I think Bill Clinton represented the future. And both that sort of ability to grab reform, which is part of what abundance is about, reform of government, and that ability to grab the high ground of the future which is the other

part of what it's about this ability to integrate a theory of technology um and an optimism about it and the ability to sort of wrap it in policy those things are really important we haven't talked about ai there's a lot coming here that's going to be very important yeah and the party particularly in that medical frame and the party and the thinkers in it are going to have to be alert to this side of it too, because it is a mistake to think of politics as a separate sphere from technology. If we could do more modular housing, it would change what is possible in housing policy, right? These things are bidirectional.
They're intertwined. And I would like to see a liberalism that isn't just angry about a bunch of things the government has failed to do, as I am, but is also optimistic about what is possible.
And that's where that vision between red and blue states really diverges. I mean, Trump and them, they're trying to destroy wind and solar.
They don't want this vision. They don't want more trade.
They don't want more people, right? It's all scarcity. And that leaves a pretty big opening for the Democratic Party to capture both reform and abundance from them.

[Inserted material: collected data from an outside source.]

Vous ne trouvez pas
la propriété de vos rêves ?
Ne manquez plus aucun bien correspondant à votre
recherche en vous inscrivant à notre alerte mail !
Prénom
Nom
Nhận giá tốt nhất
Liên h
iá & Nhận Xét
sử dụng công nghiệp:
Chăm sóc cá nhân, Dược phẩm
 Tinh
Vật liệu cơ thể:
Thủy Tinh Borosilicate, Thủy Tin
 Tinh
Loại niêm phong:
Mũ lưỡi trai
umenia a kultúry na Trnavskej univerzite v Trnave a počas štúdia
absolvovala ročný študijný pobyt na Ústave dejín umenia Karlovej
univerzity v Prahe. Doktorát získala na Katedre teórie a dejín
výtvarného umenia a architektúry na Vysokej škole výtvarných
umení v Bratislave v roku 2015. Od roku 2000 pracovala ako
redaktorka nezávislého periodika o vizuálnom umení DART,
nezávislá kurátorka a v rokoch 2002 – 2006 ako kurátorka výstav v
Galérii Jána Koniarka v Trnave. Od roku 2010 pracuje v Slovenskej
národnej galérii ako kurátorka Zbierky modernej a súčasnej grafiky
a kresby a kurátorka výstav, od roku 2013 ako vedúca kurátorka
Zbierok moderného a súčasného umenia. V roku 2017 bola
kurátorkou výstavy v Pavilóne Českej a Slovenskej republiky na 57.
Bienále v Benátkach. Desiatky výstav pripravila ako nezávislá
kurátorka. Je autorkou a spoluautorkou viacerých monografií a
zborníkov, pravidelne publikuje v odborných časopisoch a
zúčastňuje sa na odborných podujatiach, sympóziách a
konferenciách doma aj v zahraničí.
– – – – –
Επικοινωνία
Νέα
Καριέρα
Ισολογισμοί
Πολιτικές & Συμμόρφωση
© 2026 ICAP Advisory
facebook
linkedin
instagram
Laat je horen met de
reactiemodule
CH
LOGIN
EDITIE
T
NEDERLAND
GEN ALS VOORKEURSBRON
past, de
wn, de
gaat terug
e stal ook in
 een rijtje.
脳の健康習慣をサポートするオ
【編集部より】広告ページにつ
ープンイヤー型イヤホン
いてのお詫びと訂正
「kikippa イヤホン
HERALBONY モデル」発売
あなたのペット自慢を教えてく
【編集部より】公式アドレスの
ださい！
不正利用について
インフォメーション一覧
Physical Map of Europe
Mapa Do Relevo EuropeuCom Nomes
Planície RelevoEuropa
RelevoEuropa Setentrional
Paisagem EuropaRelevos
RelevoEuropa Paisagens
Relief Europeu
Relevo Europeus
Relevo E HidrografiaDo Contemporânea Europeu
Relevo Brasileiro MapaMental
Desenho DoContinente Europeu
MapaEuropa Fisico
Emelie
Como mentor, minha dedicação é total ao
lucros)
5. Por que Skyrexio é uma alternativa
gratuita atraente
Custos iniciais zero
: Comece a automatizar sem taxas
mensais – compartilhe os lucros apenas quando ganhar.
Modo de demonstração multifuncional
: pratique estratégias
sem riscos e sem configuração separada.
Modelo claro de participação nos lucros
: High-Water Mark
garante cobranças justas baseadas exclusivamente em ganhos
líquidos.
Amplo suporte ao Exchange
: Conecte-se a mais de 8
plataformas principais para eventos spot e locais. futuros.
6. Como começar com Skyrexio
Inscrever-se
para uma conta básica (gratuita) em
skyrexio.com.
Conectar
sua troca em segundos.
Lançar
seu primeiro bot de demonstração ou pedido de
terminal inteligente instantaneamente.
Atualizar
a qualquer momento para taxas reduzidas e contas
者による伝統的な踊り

I love that. And it's a great way to end because it's a framework of optimism.
Of course, you know, and I appreciate just thinking about Clinton, don't stop thinking about tomorrow. I mean, obviously there was language around that and, you know, talking about your tomorrow's, not his yesterday's.

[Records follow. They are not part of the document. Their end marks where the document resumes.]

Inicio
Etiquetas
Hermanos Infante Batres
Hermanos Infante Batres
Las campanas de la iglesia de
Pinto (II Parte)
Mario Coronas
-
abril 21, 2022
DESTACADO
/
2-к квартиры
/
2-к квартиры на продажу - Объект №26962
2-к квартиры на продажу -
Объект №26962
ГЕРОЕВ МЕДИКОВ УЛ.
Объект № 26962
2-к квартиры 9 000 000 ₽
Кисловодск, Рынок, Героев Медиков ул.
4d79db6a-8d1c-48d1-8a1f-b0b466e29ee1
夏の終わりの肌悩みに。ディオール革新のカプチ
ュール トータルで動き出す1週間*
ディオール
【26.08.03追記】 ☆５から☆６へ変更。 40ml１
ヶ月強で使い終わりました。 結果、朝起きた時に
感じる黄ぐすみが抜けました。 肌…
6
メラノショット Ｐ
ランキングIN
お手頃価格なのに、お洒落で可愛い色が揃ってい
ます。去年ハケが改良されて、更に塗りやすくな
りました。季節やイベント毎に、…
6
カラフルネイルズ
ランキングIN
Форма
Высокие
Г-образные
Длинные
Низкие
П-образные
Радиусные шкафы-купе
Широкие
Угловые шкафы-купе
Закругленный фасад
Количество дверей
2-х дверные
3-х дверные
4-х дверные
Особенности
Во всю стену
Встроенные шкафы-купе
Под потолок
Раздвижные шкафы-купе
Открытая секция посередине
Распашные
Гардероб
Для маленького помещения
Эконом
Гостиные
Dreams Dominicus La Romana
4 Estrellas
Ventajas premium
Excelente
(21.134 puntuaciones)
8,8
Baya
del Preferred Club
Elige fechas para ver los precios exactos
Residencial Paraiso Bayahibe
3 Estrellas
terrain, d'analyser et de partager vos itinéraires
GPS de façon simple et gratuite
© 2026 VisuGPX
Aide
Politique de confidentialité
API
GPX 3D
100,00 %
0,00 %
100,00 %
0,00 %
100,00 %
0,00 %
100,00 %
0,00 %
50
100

Obviously the journey that we were on in the 1960s with the vision that was JFK. But I will say about our state, and it's a point of pride in principle for me as governor to say it, or as the future ex-governor as a fifth generation California, future happens here first.
And I talked about this being America's coming attraction. But that's the game that separates, I think, our game from the game played everywhere else.
It's the reason we went from the seventh largest economy to the sixth largest economy in the world. And we dominate in so many spheres, even today.
But you're absolutely right. We now have to dominate on that reform agenda, and we have to deal with the original sin, and that's housing.
And again, being accountable to these larger visions as well, and deliver and level set with folks. And so it's in that spirit of an abundant mindset that Ezra, I'm glad you took the time to be here.
I'm really moreover pleased

you took time to write this book, which is an essential reading for everybody listening.

Thanks for being with us. Thank you so much for having me.